(Page segmentation data)
== Segment start ==
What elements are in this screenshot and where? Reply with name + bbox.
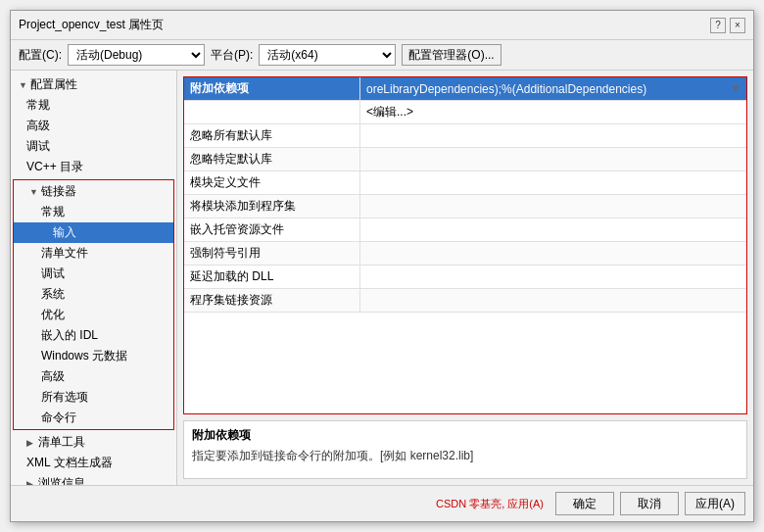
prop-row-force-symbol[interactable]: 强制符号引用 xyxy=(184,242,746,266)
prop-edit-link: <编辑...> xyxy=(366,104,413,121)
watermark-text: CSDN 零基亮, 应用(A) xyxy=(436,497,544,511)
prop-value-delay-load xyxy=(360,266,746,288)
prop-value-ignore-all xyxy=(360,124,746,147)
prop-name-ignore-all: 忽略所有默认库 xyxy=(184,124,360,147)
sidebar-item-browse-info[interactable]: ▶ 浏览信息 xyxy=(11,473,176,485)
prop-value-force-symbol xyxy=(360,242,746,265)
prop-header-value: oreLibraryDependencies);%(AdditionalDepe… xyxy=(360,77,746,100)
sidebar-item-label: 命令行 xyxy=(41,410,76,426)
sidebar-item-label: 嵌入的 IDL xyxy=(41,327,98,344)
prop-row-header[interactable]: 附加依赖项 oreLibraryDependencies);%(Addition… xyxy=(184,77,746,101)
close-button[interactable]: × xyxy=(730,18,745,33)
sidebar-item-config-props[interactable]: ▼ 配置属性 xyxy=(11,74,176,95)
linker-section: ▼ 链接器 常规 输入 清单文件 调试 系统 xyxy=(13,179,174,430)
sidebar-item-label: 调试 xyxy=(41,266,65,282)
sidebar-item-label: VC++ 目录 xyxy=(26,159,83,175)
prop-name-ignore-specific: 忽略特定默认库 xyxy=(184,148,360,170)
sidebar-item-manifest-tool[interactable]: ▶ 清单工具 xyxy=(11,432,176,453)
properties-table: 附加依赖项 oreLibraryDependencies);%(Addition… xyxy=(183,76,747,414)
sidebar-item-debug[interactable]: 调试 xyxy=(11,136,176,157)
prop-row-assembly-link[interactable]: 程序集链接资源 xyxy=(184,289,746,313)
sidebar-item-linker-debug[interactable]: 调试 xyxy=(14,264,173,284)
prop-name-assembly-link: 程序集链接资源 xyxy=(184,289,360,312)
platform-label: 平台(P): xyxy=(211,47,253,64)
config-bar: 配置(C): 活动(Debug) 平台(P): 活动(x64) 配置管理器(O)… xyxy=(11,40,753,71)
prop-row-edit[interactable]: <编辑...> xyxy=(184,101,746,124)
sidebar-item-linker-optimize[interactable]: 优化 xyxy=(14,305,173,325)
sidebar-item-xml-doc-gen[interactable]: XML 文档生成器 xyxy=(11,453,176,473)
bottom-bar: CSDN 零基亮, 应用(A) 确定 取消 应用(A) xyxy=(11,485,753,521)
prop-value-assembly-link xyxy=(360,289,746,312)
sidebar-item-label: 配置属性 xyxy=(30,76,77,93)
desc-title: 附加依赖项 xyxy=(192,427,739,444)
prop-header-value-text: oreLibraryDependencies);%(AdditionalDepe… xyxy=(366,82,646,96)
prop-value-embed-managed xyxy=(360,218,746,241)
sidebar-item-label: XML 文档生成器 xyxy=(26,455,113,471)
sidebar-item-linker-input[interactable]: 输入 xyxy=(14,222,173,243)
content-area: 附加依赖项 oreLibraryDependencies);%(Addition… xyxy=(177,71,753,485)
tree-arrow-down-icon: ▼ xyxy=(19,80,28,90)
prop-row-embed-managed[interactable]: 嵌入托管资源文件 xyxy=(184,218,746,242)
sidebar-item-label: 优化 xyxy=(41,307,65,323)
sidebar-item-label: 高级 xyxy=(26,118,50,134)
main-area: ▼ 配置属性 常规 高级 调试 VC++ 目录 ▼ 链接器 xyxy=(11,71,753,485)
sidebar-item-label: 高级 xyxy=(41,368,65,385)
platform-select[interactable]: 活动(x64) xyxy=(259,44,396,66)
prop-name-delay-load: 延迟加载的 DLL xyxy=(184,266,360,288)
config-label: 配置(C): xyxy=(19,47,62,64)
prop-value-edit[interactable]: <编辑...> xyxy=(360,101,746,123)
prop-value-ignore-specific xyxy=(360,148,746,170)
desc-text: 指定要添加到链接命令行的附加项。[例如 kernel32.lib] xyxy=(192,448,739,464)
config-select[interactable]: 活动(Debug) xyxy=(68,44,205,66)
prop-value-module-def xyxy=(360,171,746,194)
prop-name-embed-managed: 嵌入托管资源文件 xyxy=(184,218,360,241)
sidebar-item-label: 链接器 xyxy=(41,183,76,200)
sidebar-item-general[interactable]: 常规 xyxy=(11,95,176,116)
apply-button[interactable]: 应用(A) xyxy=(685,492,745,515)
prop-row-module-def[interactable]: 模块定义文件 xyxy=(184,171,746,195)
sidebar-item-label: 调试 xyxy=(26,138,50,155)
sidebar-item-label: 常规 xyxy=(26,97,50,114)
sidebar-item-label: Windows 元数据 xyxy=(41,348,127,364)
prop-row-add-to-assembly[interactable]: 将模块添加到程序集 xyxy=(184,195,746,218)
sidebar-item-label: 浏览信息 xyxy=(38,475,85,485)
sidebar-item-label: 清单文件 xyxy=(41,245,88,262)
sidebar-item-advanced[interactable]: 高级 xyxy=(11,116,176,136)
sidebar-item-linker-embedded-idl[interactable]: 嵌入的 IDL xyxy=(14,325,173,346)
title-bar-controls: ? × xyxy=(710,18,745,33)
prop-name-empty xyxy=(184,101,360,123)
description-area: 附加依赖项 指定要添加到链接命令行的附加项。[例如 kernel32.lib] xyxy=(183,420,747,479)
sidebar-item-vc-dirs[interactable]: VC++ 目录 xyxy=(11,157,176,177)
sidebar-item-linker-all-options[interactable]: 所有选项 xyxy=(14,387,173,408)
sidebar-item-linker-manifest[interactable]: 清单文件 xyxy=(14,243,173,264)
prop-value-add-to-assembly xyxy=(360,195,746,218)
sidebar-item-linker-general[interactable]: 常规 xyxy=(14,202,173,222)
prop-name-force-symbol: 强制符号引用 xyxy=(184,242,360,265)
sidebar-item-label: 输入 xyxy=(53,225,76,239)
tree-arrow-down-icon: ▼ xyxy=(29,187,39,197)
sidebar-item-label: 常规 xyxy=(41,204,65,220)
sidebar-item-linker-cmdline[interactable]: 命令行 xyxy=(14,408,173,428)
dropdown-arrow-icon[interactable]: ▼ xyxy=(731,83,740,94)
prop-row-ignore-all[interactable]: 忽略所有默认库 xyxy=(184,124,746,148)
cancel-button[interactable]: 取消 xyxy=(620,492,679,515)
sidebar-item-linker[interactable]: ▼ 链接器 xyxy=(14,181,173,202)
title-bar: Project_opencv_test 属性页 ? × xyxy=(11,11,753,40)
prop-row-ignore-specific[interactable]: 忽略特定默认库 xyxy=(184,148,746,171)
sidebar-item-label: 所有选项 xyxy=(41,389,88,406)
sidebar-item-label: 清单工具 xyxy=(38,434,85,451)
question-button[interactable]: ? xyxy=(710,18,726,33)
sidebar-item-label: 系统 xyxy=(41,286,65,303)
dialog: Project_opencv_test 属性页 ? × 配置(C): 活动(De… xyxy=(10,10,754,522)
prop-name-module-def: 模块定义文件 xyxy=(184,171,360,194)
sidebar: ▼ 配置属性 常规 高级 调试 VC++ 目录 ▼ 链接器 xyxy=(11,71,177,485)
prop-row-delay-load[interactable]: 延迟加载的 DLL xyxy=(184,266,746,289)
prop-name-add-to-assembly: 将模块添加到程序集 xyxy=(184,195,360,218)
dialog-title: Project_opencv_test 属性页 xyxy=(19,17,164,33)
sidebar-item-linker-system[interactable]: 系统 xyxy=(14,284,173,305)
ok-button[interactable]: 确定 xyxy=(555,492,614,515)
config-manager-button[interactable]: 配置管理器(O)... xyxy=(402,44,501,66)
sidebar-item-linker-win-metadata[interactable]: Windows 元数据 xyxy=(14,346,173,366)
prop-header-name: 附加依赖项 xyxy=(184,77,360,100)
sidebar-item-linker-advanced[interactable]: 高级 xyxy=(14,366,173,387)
== Segment end ==
Problem details: Report only the number of lines in the records that include the word "忽略所有默认库".

Output of the exercise: 2